Several weeks ago we wrote (here) about the complex situation resulting from ConocoPhillips’ decision to exit the North Caspian Operating Company B.V. (NCOC) and its intent to sell stake in the consortium to the Indian company ONGC Videsh Limited (OVL). In the previous article we also mentioned the possible reactions of the Kazakh government, which was considering blocking the deal and purchasing ConocoPhillips shares only to resell them to a Chinese state-owned enterprise. On July 2 the Ministry of Oil and Gas announced on its official website that state-owned KazMunayGas JSC (KMG) would purchase ConocoPhillips shares in the consortium on behalf of the Republic of Kazakhstan. On the same day on the sidelines of energy summit in Moscow, Lyazzat Kiinov, KMG’s head at that time, was reported saying that China National Petroleum Corporation (CNPC) would pay more than US$5 billion for the shares (US$5 billion was the amount agreed between ConocoPhillips and OVL).
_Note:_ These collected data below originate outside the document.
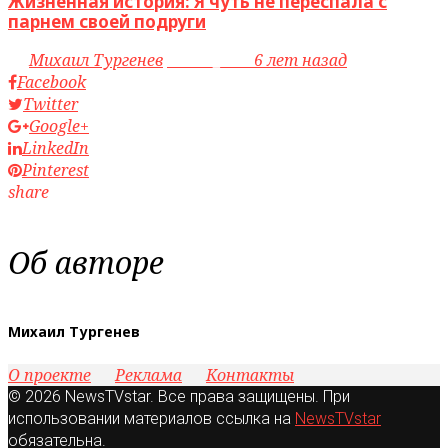
Жизненная история: Я чуть не переспала с
парнем своей подруги
by
Михаил Тургенев
access_time
6 лет назад
Facebook
Twitter
Google+
LinkedIn
Pinterest
share
Об авторе
Михаил Тургенев
О проекте
Реклама
Контакты
© 2026 NewsTVstar. Все права защищены. При
использовании материалов ссылка на
NewsTVstar
обязательна.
Replacements and demotions in the Ministry of Oil and Gas and state-owned companies followed the government’s decision and Kazakh media were flooded with speculation about the possible terms under which the government had agreed to resell shares to a Chinese company.
In the previous article we also noted the importance of the upcoming launch of oil production in Kashagan. In its latest July report BNP Paribas emphasizes that oil export from Kashagan will be the key factor driving the economic growth rate (4.6 percent in the first quarter and 3.9 percent in the first five months of this year while projected growth for 2013 was 5 percent) and export rate (7 percent decline in the first quarter yoy while imports rose 7 percent) in Kazakhstan.
The announcement of the government’s purchase of shares coincided with a major reshuffle of top positions within the ministry and firms held by KMG. On July 3 Lyazzat Kiinov was removed from his position as Chairman of the KMG Management Board, and on July 10, from his position as Chairman of the Board of Directors of KMG EP too. Moreover, on July 3 Sauat Mynbayev was also removed from the post of Minister of Oil and Gas. These dismissals may not necessarily be punishment for mismanagement of the Kashagan project, as suggested by Kazakh political scientist Dosym Satpayev quoted by Reuters, but could result from the necessity to adjust to the new situation arising if the Chinese company did indeed join the consortium.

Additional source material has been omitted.